I came to Yale in 1966, knowing that Ivan Turgenev was “my man” — and I have remained true to him to this day (and beyond). I wrote my dissertation on Turgenev and he has been at the center of my research interests ever since. So, where does serendipity fit in? Chance encounters at conferences (it is this value of conferences that is all too often underestimated) have led to collaborations; in one instance, it was actually coming across the name of the one and the same colleague in successive archival folders that led to personal contact and a soon-to-be-published joint project. The fortuitous finding of a reference in a library catalogue one dark wintery Friday afternoon (while avoiding more “serious” work) led to the discovery of an unknown original text (Turgenev’s libretto for «Le Dernier Sorcier», one of the operettas he wrote together with Pauline Viardot) that led to other related manuscripts in 3 different countries that eventually led to a performing edition that was produced not only here in Calgary, but also in the US and France. This in turn inspired articles exploring the intellectual exchanges between Turgenev and Louis and Pauline Viardot more generally. The arbitrary choice of a session devoted to digitization of Early Slavic manuscripts at an international conference eventually led to my current project that is intended to see me kept out of mischief for at least 10 years in retirement: an on-line edition of the more than 120 translations in which Turgenev was personally involved (ranging from student translations from Greek and Latin to complete works by his great predecessors in Russian literature, as well as his own works). Most of these are unknown even to Turgenev specialists! I would estimate that far and away the vast majority of my published works stemmed either directly or as part of a chain reaction from something serendipitous.
One of the things that teaching at a university without a graduate program in Russian made me realize that while there is a link between teaching and research, there is equally a “disconnect.” It did not take long to realize that those to whom one was “teaching” Russian literature were not, with the rarest exception, nascent “Slavists” or “Russianists” (which, given job prospects, was a wise choice). For them, therefore, Russian literature has to have a direct and immediate relevance; it has to address issues that are no less important to them than they had been to the contemporaries of those works. Fortunately, Russian literature has no shortage of works that address fundamental issues of human existence and interaction, ones that can spark the most dynamic — and occasionally heated — of discussions. So where does “context” come in? For me it was vital to try and understand the personal and intellectual elements that contributed to the mindset that produced the works that my students and I were reading. Consequently, the majority of my own research and publications — however serendipitous their origins — stemmed from the effort to try and understand those elements in ever-widening and deepening circles. What were the historical, intellectual, social and educational influences on the authors we read? This required broader reading, often outside Russian literature. For the early 20th century, it required attention to other art forms beyond literature.

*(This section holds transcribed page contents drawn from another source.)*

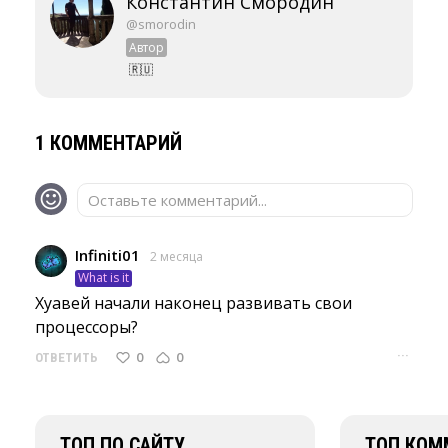
Константин Смородин
@smorodin
Автор
🇷🇺
1 КОММЕНТАРИЙ
Оставьте комментарий...
Infiniti01
2 месяца
What is it
Хуавей начали наконец развивать свои 
процессоры?
···
0
0
ОТВЕТИТЬ
ТОП ПО САЙТУ
ТОП КОМ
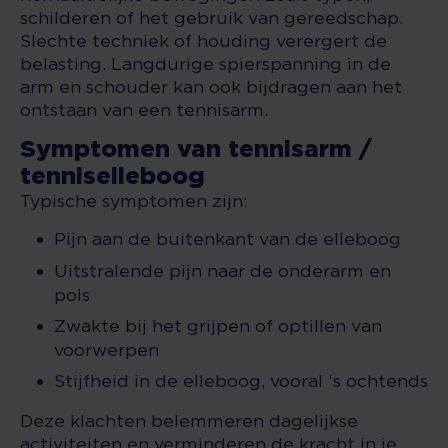
schilderen of het gebruik van gereedschap.
Slechte techniek of houding verergert de
belasting. Langdurige spierspanning in de
arm en schouder kan ook bijdragen aan het
ontstaan van een tennisarm.
Symptomen van tennisarm /
tenniselleboog
Typische symptomen zijn:
Pijn aan de buitenkant van de elleboog
Uitstralende pijn naar de onderarm en
pols
Zwakte bij het grijpen of optillen van
voorwerpen
Stijfheid in de elleboog, vooral ‘s ochtends
Deze klachten belemmeren dagelijkse
activiteiten en verminderen de kracht in je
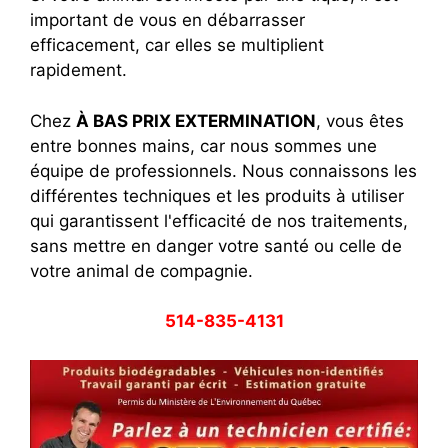
important de vous en débarrasser
efficacement, car elles se multiplient
rapidement.
Chez
À BAS PRIX EXTERMINATION
, vous êtes
entre bonnes mains, car nous sommes une
équipe de professionnels. Nous connaissons les
différentes techniques et les produits à utiliser
qui garantissent l'efficacité de nos traitements,
sans mettre en danger votre santé ou celle de
votre animal de compagnie.
514-835-4131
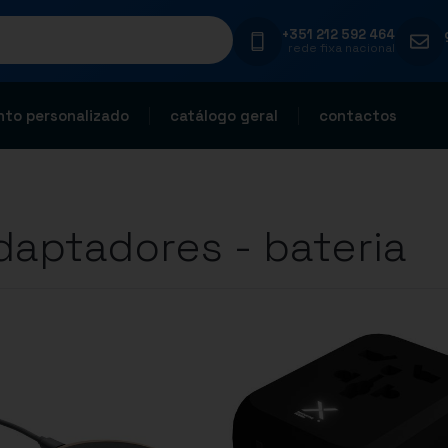
+351 212 592 464
rede fixa nacional
to personalizado
catálogo geral
contactos
daptadores - bateria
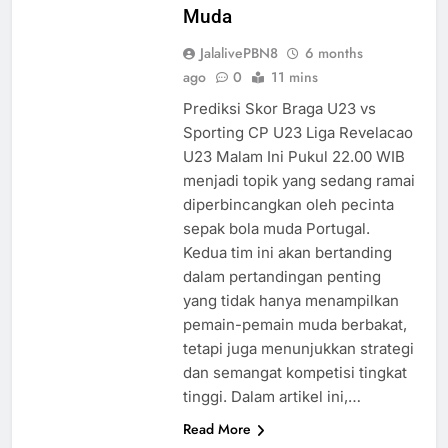
Muda
JalalivePBN8
6 months
ago
0
11 mins
Prediksi Skor Braga U23 vs
Sporting CP U23 Liga Revelacao
U23 Malam Ini Pukul 22.00 WIB
menjadi topik yang sedang ramai
diperbincangkan oleh pecinta
sepak bola muda Portugal.
Kedua tim ini akan bertanding
dalam pertandingan penting
yang tidak hanya menampilkan
pemain-pemain muda berbakat,
tetapi juga menunjukkan strategi
dan semangat kompetisi tingkat
tinggi. Dalam artikel ini,…
Read More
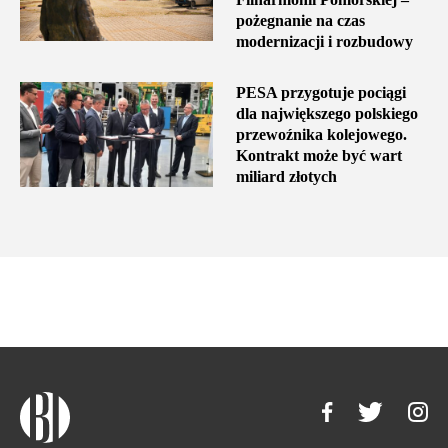
pożegnanie na czas
modernizacji i rozbudowy
PESA przygotuje pociągi
dla największego polskiego
przewoźnika kolejowego.
Kontrakt może być wart
miliard złotych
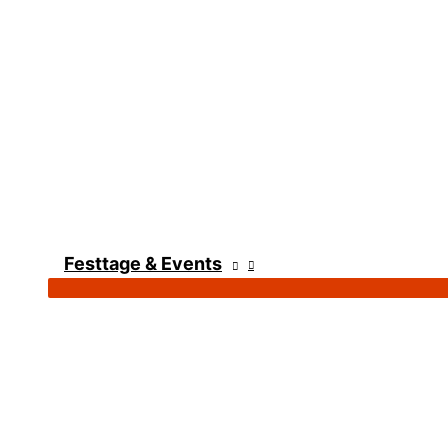
Festtage & Events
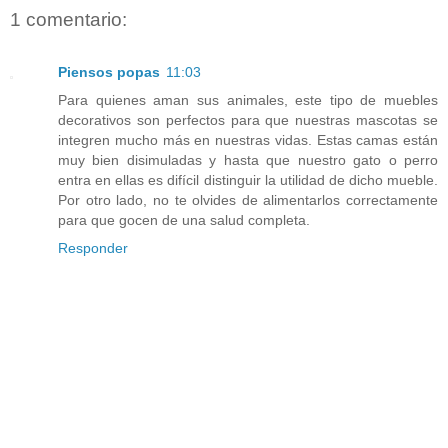
1 comentario:
Piensos popas
11:03
Para quienes aman sus animales, este tipo de muebles
decorativos son perfectos para que nuestras mascotas se
integren mucho más en nuestras vidas. Estas camas están
muy bien disimuladas y hasta que nuestro gato o perro
entra en ellas es difícil distinguir la utilidad de dicho mueble.
Por otro lado, no te olvides de alimentarlos correctamente
para que gocen de una salud completa.
Responder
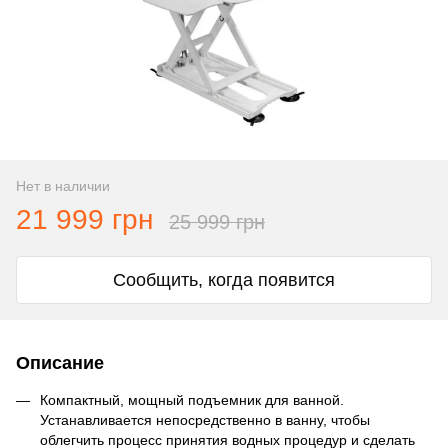
Нет в наличии
21 999 грн
25 999 грн
Сообщить, когда появится
Описание
Компактный, мощный подъемник для ванной.
Устанавливается непосредственно в ванну, чтобы
облегчить процесс принятия водных процедур и сделать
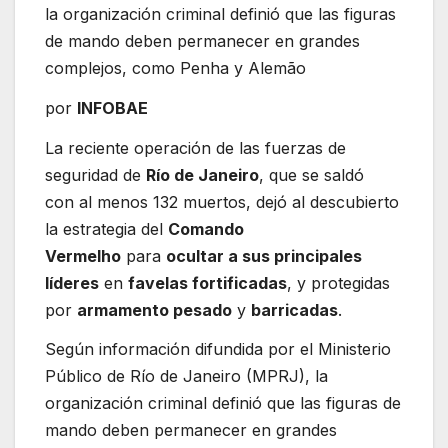
la organización criminal definió que las figuras
de mando deben permanecer en grandes
complejos, como Penha y Alemão
por
INFOBAE
La reciente operación de las fuerzas de
seguridad de
Río de Janeiro
, que se saldó
con al menos 132 muertos, dejó al descubierto
la estrategia del
Comando
Vermelho
para
ocultar a sus principales
líderes
en
favelas fortificadas
, y protegidas
por
armamento pesado
y
barricadas
.
Según información difundida por el Ministerio
Público de Río de Janeiro (MPRJ), la
organización criminal definió que las figuras de
mando deben permanecer en grandes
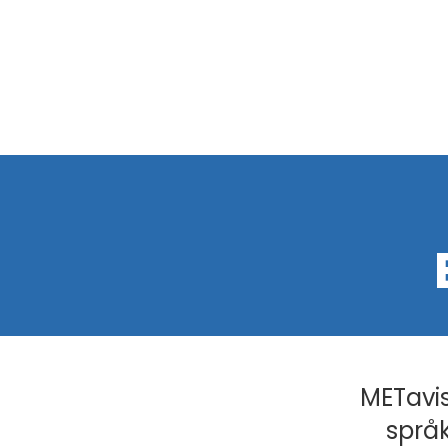
METavis
språk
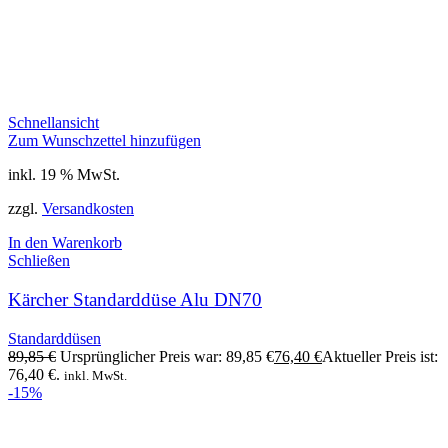
Schnellansicht
Zum Wunschzettel hinzufügen
inkl. 19 % MwSt.
zzgl.
Versandkosten
In den Warenkorb
Schließen
Kärcher Standarddüse Alu DN70
Standarddüsen
89,85
€
Ursprünglicher Preis war: 89,85 €
76,40
€
Aktueller Preis ist:
76,40 €.
inkl. MwSt.
-15%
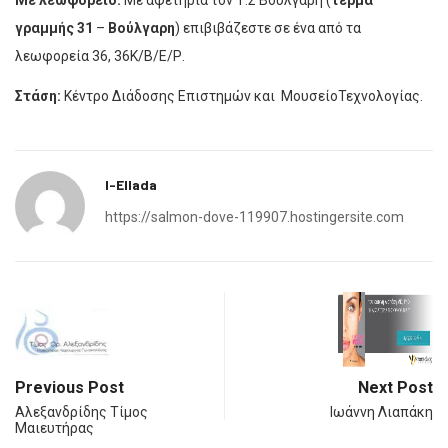
Με λεωφορείο:
Με αφετηρία τον Τ.Σ Βούλγαρη (
τέρμα
γραμμής 31
–
Βούλγαρη
) επιβιβάζεστε σε ένα από τα
λεωφορεία 36, 36Κ/Β/Ε/Ρ.
Στάση:
Κέντρο Διάδοσης Επιστημών και ΜουσείοΤεχνολογίας.
I-Ellada
https://salmon-dove-119907.hostingersite.com
Previous Post
Next Post
Αλεξανδρίδης Τίμος
Ιωάννη Λιαπάκη
Μαιευτήρας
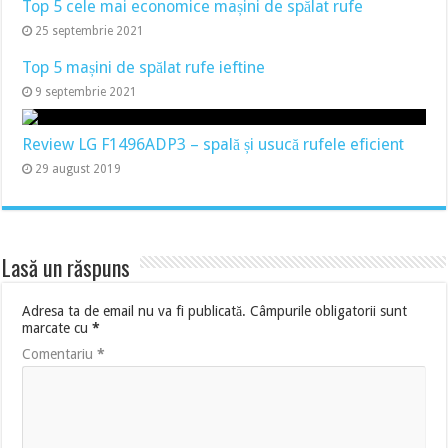
Top 5 cele mai economice mașini de spălat rufe
25 septembrie 2021
Top 5 mașini de spălat rufe ieftine
9 septembrie 2021
Review LG F1496ADP3 – spală și usucă rufele eficient
29 august 2019
Lasă un răspuns
Adresa ta de email nu va fi publicată.
Câmpurile obligatorii sunt
marcate cu
*
Comentariu
*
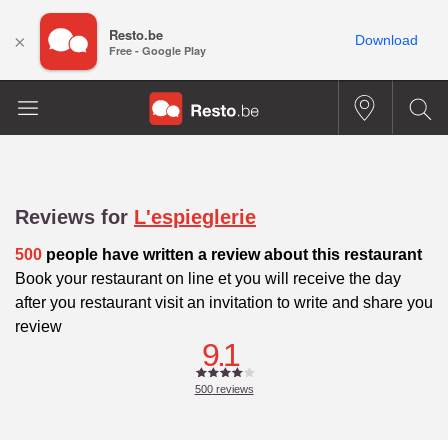
Resto.be
×
Download
Free - Google Play
Reviews for
L'espieglerie
500
people have written a review about this restaurant
Book your restaurant on line et you will receive the day
after you restaurant visit an invitation to write and share you
review
9.1
500
reviews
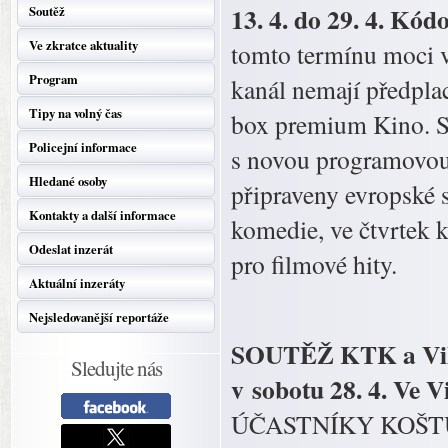
13. 4. do 29. 4. Kó
Soutěž
Ve zkratce aktuality
tomto termínu moci v
Program
kanál nemají předpla
Tipy na volný čas
box premium Kino. S
Policejní informace
s novou programovou 
Hledané osoby
připraveny evropské s
Kontakty a další informace
komedie, ve čtvrtek k
Odeslat inzerát
pro filmové hity.
Aktuální inzeráty
Nejsledovanější reportáže
SOUTĚŽ KTK a Vily
Sledujte nás
v sobotu 28. 4. Ve 
ÚČASTNÍKY KOŠT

Nor was the process in language classes significantly different. A course on contemporary Russian in the 1990s led to the exploration of a rich body of work by women authors, concerned with daily reality. Today, Beginners’ Russian involves the exploration of on-line shops in Russia with students’ buying new wardrobes and/or equipping themselves for spending 6 months in Russia in an unfurnished apartment within a limited budget. Etc., etc., etc.
Last but not least I would like to reflect on what has been probably the greatest change that I have witnessed over my professional life. As a non-American without access to IREX, I was among the last generation for whom study in Russia/the Soviet Union was not a possibility as a student. Formal exchanges during the early years of my career made research trips possible, but extremely circumscribed. With the collapse of the Soviet Union, not only contacts, but even cooperation and collaboration with Russian colleagues became increasingly possible. My interest in Turgenev’s close friend and literary adviser Pavel Annenkov serves as a telling example. For my first research trip to Moscow in 1978, I was initially denied access to the then TsGALI, which had the largest collection of his materials; even when that decision was (astonishingly) reversed (my “minder” would stand up when I entered the room after that reversal —“just in case” — because it was unprecedented in his experience!), the archivists decided what material I was issued (I did not see the “catalogue” until the early 2000s). Some years later, I was denied an exchange visit to Pushkinskii dom, because someone within PD was working on the Annenkov–Turgenev correspondence that I was interested in. By the mid-1990s that individual (the late Nataliia Mostovskaia) and I were working on a joint edition of those letters, eventually published in 2005 in the Literaturnye pamiatniki series. And five years after that I was appointed by the Academy of Sciences to the Editorial Board of their Turgenev edition! Indeed, much of my recent work has been published in Russia, and many of my major projects have been undertaken in collaboration with Russian colleagues. Not even in my wildest dreams as a graduate student at Yale could I have envisaged such changes!